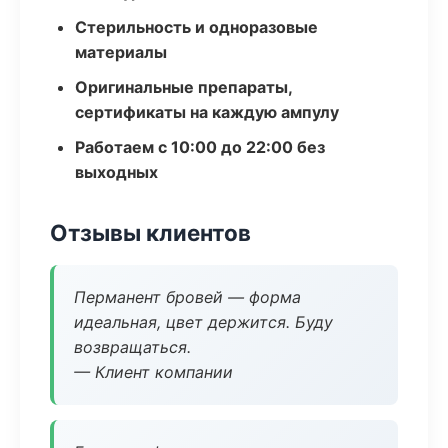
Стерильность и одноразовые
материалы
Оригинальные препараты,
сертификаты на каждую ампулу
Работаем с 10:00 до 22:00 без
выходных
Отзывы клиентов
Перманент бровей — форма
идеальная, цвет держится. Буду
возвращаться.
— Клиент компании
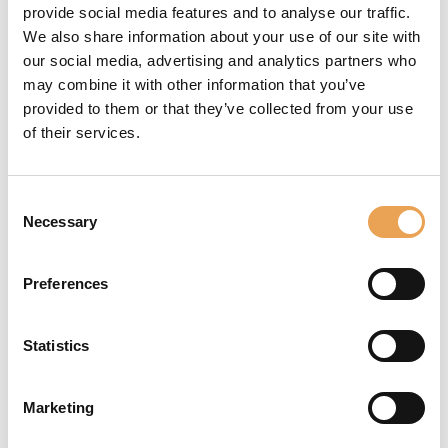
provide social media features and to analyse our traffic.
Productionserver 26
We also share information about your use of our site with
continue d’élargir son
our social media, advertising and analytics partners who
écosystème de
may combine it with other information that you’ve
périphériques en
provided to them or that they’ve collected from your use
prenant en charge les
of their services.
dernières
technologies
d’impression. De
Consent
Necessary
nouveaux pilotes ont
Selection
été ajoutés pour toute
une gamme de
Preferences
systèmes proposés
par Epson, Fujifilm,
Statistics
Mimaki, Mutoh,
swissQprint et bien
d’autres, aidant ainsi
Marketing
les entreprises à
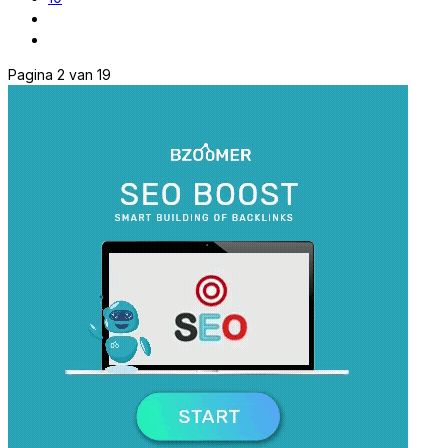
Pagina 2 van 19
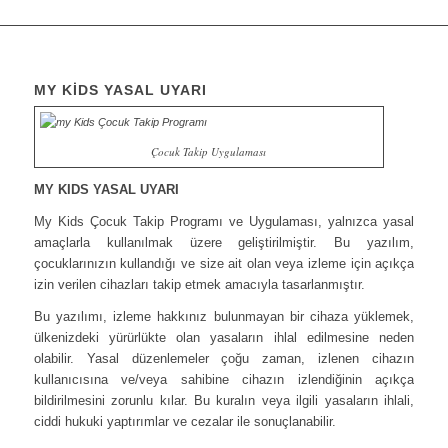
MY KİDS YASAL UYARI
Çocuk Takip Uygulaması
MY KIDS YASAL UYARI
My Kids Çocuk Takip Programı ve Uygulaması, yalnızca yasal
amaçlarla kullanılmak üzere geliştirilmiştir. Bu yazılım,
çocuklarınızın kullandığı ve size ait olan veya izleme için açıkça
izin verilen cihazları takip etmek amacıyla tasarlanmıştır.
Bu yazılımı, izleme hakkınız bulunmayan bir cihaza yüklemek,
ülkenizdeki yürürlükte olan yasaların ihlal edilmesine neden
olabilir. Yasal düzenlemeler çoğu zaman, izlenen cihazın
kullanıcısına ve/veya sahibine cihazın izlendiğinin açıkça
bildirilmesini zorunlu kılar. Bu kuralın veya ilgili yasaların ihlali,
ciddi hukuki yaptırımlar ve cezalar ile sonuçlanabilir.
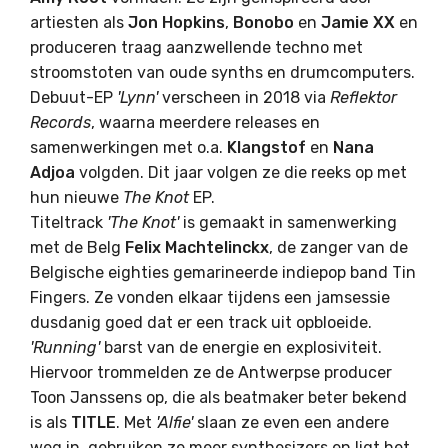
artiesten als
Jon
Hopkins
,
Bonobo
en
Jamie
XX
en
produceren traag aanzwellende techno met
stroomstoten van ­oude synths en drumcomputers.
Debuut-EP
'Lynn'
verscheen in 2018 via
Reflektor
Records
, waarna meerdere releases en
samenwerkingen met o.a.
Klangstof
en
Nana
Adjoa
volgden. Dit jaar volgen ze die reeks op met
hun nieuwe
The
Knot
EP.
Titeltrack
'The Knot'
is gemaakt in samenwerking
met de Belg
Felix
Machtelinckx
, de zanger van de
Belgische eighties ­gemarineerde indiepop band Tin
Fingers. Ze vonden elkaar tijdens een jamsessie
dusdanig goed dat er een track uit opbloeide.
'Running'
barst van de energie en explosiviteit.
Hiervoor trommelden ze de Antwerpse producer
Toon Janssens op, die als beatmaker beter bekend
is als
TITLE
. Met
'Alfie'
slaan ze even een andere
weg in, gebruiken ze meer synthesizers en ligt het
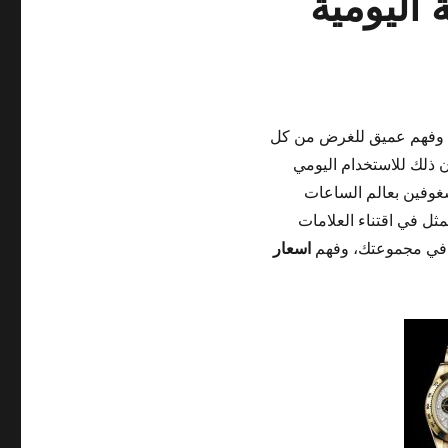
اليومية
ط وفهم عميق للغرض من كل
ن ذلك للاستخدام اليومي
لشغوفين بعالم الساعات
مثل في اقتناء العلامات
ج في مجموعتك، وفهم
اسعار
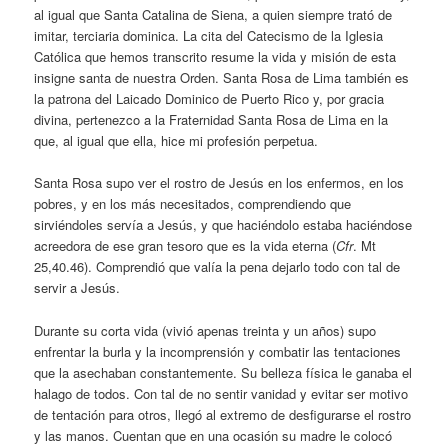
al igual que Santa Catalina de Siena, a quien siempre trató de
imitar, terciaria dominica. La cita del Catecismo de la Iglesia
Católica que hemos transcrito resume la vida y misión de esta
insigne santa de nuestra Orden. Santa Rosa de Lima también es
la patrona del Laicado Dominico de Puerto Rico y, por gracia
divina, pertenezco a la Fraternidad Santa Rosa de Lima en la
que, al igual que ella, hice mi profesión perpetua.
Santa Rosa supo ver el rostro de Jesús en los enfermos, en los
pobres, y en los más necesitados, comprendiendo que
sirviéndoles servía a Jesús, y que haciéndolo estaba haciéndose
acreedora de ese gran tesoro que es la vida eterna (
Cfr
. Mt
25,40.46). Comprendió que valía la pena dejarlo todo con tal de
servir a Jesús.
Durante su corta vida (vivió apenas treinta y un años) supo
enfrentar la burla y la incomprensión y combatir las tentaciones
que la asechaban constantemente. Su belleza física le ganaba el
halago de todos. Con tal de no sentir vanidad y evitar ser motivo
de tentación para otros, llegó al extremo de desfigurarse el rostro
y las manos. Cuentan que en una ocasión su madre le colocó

INSTRUCTIONS TO FOLLOW: Except for the pictures, set down all of the records exactly as they are.

PROBLEM SOLUTION:
Стерильность и одноразовые
материалы
Оригинальные препараты,
сертификаты на каждую ампулу
Работаем с 10:00 до 22:00 без
выходных
Отзывы клиентов
Перманент бровей — форма
идеальная, цвет держится. Буду
возвращаться.
— Клиент компании
provide social media features and to analyse our traffic.
Productionserver 26
We also share information about your use of our site with
continue d’élargir son
our social media, advertising and analytics partners who
écosystème de
may combine it with other information that you’ve
périphériques en
provided to them or that they’ve collected from your use
prenant en charge les
of their services.
dernières
technologies
d’impression. De
Consent
Necessary
nouveaux pilotes ont
Selection
été ajoutés pour toute
une gamme de
Preferences
systèmes proposés
par Epson, Fujifilm,
Statistics
Mimaki, Mutoh,
swissQprint et bien
d’autres, aidant ainsi
Marketing
les entreprises à
Pagina 2 van 19
MY KİDS YASAL UYARI
Çocuk Takip Uygulaması
MY KIDS YASAL UYARI
My Kids Çocuk Takip Programı ve Uygulaması, yalnızca yasal
amaçlarla kullanılmak üzere geliştirilmiştir. Bu yazılım,
çocuklarınızın kullandığı ve size ait olan veya izleme için açıkça
izin verilen cihazları takip etmek amacıyla tasarlanmıştır.
Bu yazılımı, izleme hakkınız bulunmayan bir cihaza yüklemek,
ülkenizdeki yürürlükte olan yasaların ihlal edilmesine neden
olabilir. Yasal düzenlemeler çoğu zaman, izlenen cihazın
kullanıcısına ve/veya sahibine cihazın izlendiğinin açıkça
bildirilmesini zorunlu kılar. Bu kuralın veya ilgili yasaların ihlali,
ciddi hukuki yaptırımlar ve cezalar ile sonuçlanabilir.
artiesten als
Jon
Hopkins
,
Bonobo
en
Jamie
XX
en
produceren traag aanzwellende techno met
stroomstoten van ­oude synths en drumcomputers.
Debuut-EP
'Lynn'
verscheen in 2018 via
Reflektor
Records
, waarna meerdere releases en
samenwerkingen met o.a.
Klangstof
en
Nana
Adjoa
volgden. Dit jaar volgen ze die reeks op met
hun nieuwe
The
Knot
EP.
Titeltrack
'The Knot'
is gemaakt in samenwerking
met de Belg
Felix
Machtelinckx
, de zanger van de
Belgische eighties ­gemarineerde indiepop band Tin
Fingers. Ze vonden elkaar tijdens een jamsessie
dusdanig goed dat er een track uit opbloeide.
'Running'
barst van de energie en explosiviteit.
Hiervoor trommelden ze de Antwerpse producer
Toon Janssens op, die als beatmaker beter bekend
is als
TITLE
. Met
'Alfie'
slaan ze even een andere
weg in, gebruiken ze meer synthesizers en ligt het
اليومية
ط وفهم عميق للغرض من كل
ن ذلك للاستخدام اليومي
لشغوفين بعالم الساعات
مثل في اقتناء العلامات
ج في مجموعتك، وفهم
اسعار
al igual que Santa Catalina de Siena, a quien siempre trató de
imitar, terciaria dominica. La cita del Catecismo de la Iglesia
Católica que hemos transcrito resume la vida y misión de esta
insigne santa de nuestra Orden. Santa Rosa de Lima también es
la patrona del Laicado Dominico de Puerto Rico y, por gracia
divina, pertenezco a la Fraternidad Santa Rosa de Lima en la
que, al igual que ella, hice mi profesión perpetua.
Santa Rosa supo ver el rostro de Jesús en los enfermos, en los
pobres, y en los más necesitados, comprendiendo que
sirviéndoles servía a Jesús, y que haciéndolo estaba haciéndose
acreedora de ese gran tesoro que es la vida eterna (
Cfr
. Mt
25,40.46). Comprendió que valía la pena dejarlo todo con tal de
servir a Jesús.
Durante su corta vida (vivió apenas treinta y un años) supo
enfrentar la burla y la incomprensión y combatir las tentaciones
que la asechaban constantemente. Su belleza física le ganaba el
halago de todos. Con tal de no sentir vanidad y evitar ser motivo
de tentación para otros, llegó al extremo de desfigurarse el rostro
y las manos. Cuentan que en una ocasión su madre le colocó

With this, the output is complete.